*** Block opens ***

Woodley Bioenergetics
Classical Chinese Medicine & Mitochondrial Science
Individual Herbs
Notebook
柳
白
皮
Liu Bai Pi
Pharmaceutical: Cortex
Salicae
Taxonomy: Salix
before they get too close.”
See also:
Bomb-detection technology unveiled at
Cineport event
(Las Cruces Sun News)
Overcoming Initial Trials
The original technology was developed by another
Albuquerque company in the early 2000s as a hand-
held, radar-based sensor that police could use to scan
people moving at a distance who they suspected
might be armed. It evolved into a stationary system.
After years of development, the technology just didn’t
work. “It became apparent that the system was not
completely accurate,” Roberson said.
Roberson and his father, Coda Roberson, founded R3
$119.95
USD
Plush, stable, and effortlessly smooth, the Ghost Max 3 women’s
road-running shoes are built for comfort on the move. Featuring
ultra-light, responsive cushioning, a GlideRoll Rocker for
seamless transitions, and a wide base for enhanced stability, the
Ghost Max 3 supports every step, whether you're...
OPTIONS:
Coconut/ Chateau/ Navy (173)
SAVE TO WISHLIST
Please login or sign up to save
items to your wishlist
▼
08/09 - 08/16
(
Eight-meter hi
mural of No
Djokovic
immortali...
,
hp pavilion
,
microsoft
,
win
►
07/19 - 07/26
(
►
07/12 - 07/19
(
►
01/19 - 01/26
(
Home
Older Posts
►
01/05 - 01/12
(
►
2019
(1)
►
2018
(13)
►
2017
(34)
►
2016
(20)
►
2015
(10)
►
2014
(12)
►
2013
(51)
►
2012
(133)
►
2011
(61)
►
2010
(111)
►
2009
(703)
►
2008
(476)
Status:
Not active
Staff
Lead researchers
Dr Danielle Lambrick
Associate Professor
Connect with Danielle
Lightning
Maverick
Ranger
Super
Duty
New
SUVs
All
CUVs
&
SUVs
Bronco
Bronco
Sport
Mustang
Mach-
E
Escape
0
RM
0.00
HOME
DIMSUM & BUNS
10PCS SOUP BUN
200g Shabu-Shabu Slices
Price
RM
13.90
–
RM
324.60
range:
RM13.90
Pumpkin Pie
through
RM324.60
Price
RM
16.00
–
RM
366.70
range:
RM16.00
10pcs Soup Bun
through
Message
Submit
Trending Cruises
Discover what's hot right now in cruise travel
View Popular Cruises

*** Block closes ***

» What the task asks: All the lines above need to be printed again, exactly.

» Finished task:
Woodley Bioenergetics
Classical Chinese Medicine & Mitochondrial Science
Individual Herbs
Notebook
柳
白
皮
Liu Bai Pi
Pharmaceutical: Cortex
Salicae
Taxonomy: Salix
before they get too close.”
See also:
Bomb-detection technology unveiled at
Cineport event
(Las Cruces Sun News)
Overcoming Initial Trials
The original technology was developed by another
Albuquerque company in the early 2000s as a hand-
held, radar-based sensor that police could use to scan
people moving at a distance who they suspected
might be armed. It evolved into a stationary system.
After years of development, the technology just didn’t
work. “It became apparent that the system was not
completely accurate,” Roberson said.
Roberson and his father, Coda Roberson, founded R3
$119.95
USD
Plush, stable, and effortlessly smooth, the Ghost Max 3 women’s
road-running shoes are built for comfort on the move. Featuring
ultra-light, responsive cushioning, a GlideRoll Rocker for
seamless transitions, and a wide base for enhanced stability, the
Ghost Max 3 supports every step, whether you're...
OPTIONS:
Coconut/ Chateau/ Navy (173)
SAVE TO WISHLIST
Please login or sign up to save
items to your wishlist
▼
08/09 - 08/16
(
Eight-meter hi
mural of No
Djokovic
immortali...
,
hp pavilion
,
microsoft
,
win
►
07/19 - 07/26
(
►
07/12 - 07/19
(
►
01/19 - 01/26
(
Home
Older Posts
►
01/05 - 01/12
(
►
2019
(1)
►
2018
(13)
►
2017
(34)
►
2016
(20)
►
2015
(10)
►
2014
(12)
►
2013
(51)
►
2012
(133)
►
2011
(61)
►
2010
(111)
►
2009
(703)
►
2008
(476)
Status:
Not active
Staff
Lead researchers
Dr Danielle Lambrick
Associate Professor
Connect with Danielle
Lightning
Maverick
Ranger
Super
Duty
New
SUVs
All
CUVs
&
SUVs
Bronco
Bronco
Sport
Mustang
Mach-
E
Escape
0
RM
0.00
HOME
DIMSUM & BUNS
10PCS SOUP BUN
200g Shabu-Shabu Slices
Price
RM
13.90
–
RM
324.60
range:
RM13.90
Pumpkin Pie
through
RM324.60
Price
RM
16.00
–
RM
366.70
range:
RM16.00
10pcs Soup Bun
through
Message
Submit
Trending Cruises
Discover what's hot right now in cruise travel
View Popular Cruises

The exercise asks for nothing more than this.